“I’m excited to see her but I don’t know how she’s going to be in that state,” daughter Shontaye Kickett said.
“I don’t know how I’m going to feel seeing her for the first time.”
She’d found him online via the dating site AfroIntroductions.
“She was excited to be meeting this person that she loves and cares about,” Nelson’s daughter Kristal Hilaire said.
But the former Federal Greens candidate never set eyes on him.
Instead, she was taken into custody the day she arrived in Tokyo after being caught by customs officers with almost two kilograms of meth concealed in her suitcase.
The grandmother says she didn’t know about the drugs and is the victim of Nigerian scammers.
“This wasn’t anything that was on our radar,” Hilaire said.
“If I had have heard about something like this happening to someone like mum, I would ask a lot more questions than we did.”
Donna Nelson’s lawyers has been working tirelessly over the past 22 months to prepare her case after the trial was put off in July.
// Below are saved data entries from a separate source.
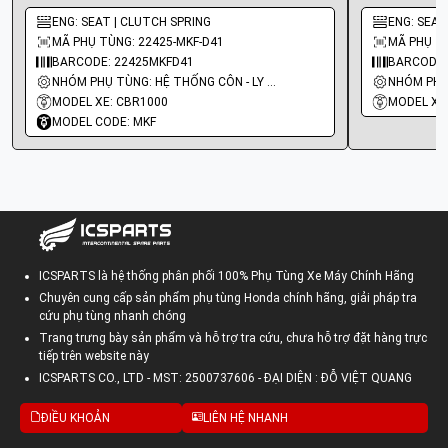
ENG: SEAT | CLUTCH SPRING
ENG: SEAT
MÃ PHỤ TÙNG: 22425-MKF-D41
MÃ PHỤ TÙ
BARCODE: 22425MKFD41
BARCODE:
NHÓM PHỤ TÙNG: HỆ THỐNG CÔN - LY HỢP - TRỤC SỐ - BÁNH RĂNG
MODEL XE: CBR1000
MODEL XE
MODEL CODE: MKF
ICSPARTS là hệ thống phân phối 100% Phụ Tùng Xe Máy Chính Hãng
Chuyên cung cấp sản phẩm phụ tùng Honda chính hãng, giải pháp tra
cứu phụ tùng nhanh chóng
Trang trưng bày sản phẩm và hỗ trợ tra cứu, chưa hỗ trợ đặt hàng trực
tiếp trên website này
ICSPARTS CO., LTD - MST: 2500737606 - ĐẠI DIỆN : ĐỖ VIỆT QUANG
ĐIỀU KHOẢN
LIÊN HỆ NHANH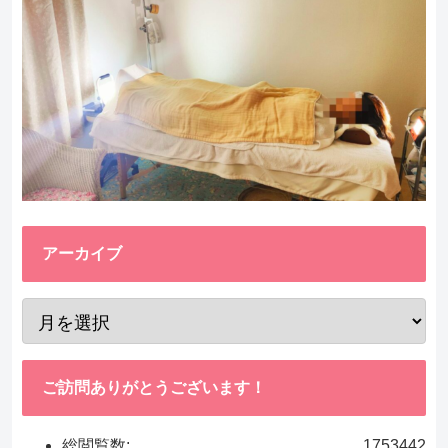
アーカイブ
ご訪問ありがとうございます！
総閲覧数:
1753442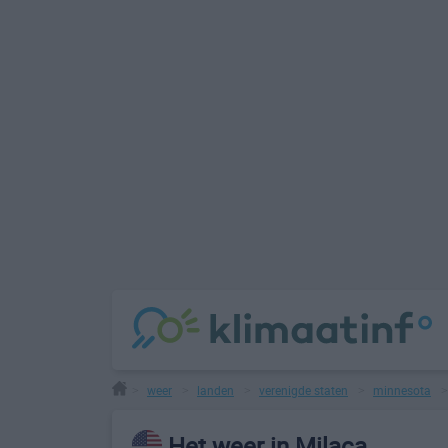
weer
landen
verenigde staten
minnesota
>
>
>
>
Het weer in Milaca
Her lawyer says the grandmother is in good spirits and believes the truth will finally come out.
“We’re excited about seeing mum but we are becoming aware of what she’s up against with the system over there and their conviction rate,” Hilaire said.
“It’s just really hard at the moment.”
After her trial was delayed, authorities her granddaughter to see her briefly from behind glass, with her lawyers.
The little girl and her cousin will be joining the family in Japan this week.
“She’s an honest person, she loved her kids and her aboriginal culture, she would never be doing anything like this,” daughter Janelle Morgan said.
The trial a battle they hope will see their mum home in time for Christmas.
“I just hope and wish for mum to get a fair trial and I believe if she does, she’ll be coming home,” Hilaire said.